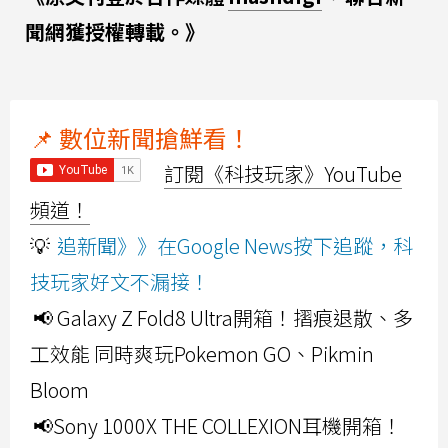
聞網獲授權轉載。》
📌 數位新聞搶鮮看！
訂閱《科技玩家》YouTube
頻道！
💡
追新聞》》在Google News按下追蹤，科
技玩家好文不漏接！
📢 Galaxy Z Fold8 Ultra開箱！摺痕退散、多
工效能 同時爽玩Pokemon GO、Pikmin
Bloom
📢Sony 1000X THE COLLEXION耳機開箱！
----
> **EXERCISE PROMPT**
Without including any pictures, copy every line above exactly.

> **SOLUTION TO THIS PROBLEM**
聞網獲授權轉載。》
📌 數位新聞搶鮮看！
訂閱《科技玩家》YouTube
頻道！
💡
追新聞》》在Google News按下追蹤，科
技玩家好文不漏接！
📢 Galaxy Z Fold8 Ultra開箱！摺痕退散、多
工效能 同時爽玩Pokemon GO、Pikmin
Bloom
📢Sony 1000X THE COLLEXION耳機開箱！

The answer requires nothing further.